FIELD OF THE INVENTION
The present invention refers to a semi-commanded valve system
applied to alternative compressor, and a method for modulating a
compressor provided with the semi-commanded valve system.
Generally speaking, the present invention provides means for
manipulating the forced opening and closing of suction valves
and/or discharge valves of alternative compressors. By manipulating
these valves it is also possible to control the capacity of an
alternative compressor with fixed speed.
BACKGROUND OF THE INVENTION
With regard to conventional alternative compressor assemblies
It is already known from those skilled in the art that alternative
compressors comprise machines and/or devices capable of altering
the pressure of a working fluid as well as pumping it. In this
sense, and in a more specific form, alternative compressors are
capable of altering the pressure of a working fluid by controllably
altering the volume of a compression chamber that is usually
defined by a cylindrical chamber that is able to receive the
working fluid and a movable piston. Therefore, due to the
displacement of the movable piston occurring inside the compression
chamber the volume thereof is alternatively (decreased and
increased) altered.
Additionally, it is also known from those skilled in the art that
the inlet (suction) and removal (exhaustion) steps of the working
fluid inside the compression chamber consist of critical steps to
achieve a current functioning of an alternative compressor.
Furthermore, said steps directly impact the parameters of a
compressor performance, and, for this reason, the current state of
the art comprises a great number of valve systems intended to
control suction and discharge of working fluid inside the
compression chamber.
In accordance with the conventional functioning of a
state-of-the-art valve system, it is observed that conventional
suction valves have a normal closed configuration, and their
automatic and uncommanded "opening" uniquely and exclusively occurs
when the piston is at the superior dead point and descends to the
lower dead point, that is, the current suction valves can only be
kept "open" when the pressure inside the cylinder drops to a value
that is lower than the pressure in the suction chamber.
Such an operability of the current suction valves, although
functional, can be further improved since as it can be observed it
is necessary to generate a favorable pressure difference such that
they can "open" and in this connection, in addition to a higher
starting force for the electric motor that moves the piston, a
greater energy loss for pumping the fluid is required.
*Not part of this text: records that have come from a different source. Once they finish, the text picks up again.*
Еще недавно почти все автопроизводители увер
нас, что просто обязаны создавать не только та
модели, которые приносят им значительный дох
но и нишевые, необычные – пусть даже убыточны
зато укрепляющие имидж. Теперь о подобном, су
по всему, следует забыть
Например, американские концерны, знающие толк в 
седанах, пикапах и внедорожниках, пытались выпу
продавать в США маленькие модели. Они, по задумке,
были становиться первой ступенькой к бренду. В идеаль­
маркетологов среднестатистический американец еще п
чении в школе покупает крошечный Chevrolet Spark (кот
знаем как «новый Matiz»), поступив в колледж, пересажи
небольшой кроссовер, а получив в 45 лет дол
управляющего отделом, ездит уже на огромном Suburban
Conventional
solutions provide for an oversizing of this motor (to allow for it
to "start" the compressor), ou also the use of complex and
expensive specific starting systems.
Concerning conventional discharge valves, they also have a
normal-closed configuration, and their automatic and uncommanded
"opening" uniquely and exclusively occurs when the piston travels
from the lower dead point and goes towards the superior dead point,
thereby increasing the pressure inside the cylinder, i.e. when the
pressure inside the cylinder is higher than the pressure in the
discharge chamber.
Such operability of the current charge valves although also
functional prevents any sort of capacity modulation of the
compressor in conjunction with the maintenance of the motor
speed.
With regard to the current alternatives of capacity modulation of
compressors
According to the widely spread state-of-the-art understanding, it
is known that only compressors with variable speed are able to
change an operation speed, thereby modulating the capacity thereof
while the so-called ON-OFF computers do not have this
advantage.
In the case of the cited compressors with variable speed, which are
based on continuous current (VCC) electrical motors, it can be
observed that as the compressor reduces its operation speed the
lower is the gas mass displaced into any system (such as, for
example, refrigeration systems), and, consequently, elevated gains
of effectiveness increase in systems demanding varying gas masses
can be obtained.
Current compressors with varying speed use a complex electronics in
association with a permanent-magnet motor, and, generally, this
association of magnets with electronics has high costs. Another
limitation of such compressors refer to a minimum speed at which it
can operate since this minimal rotation value is also directly
connected with the compressor reliability.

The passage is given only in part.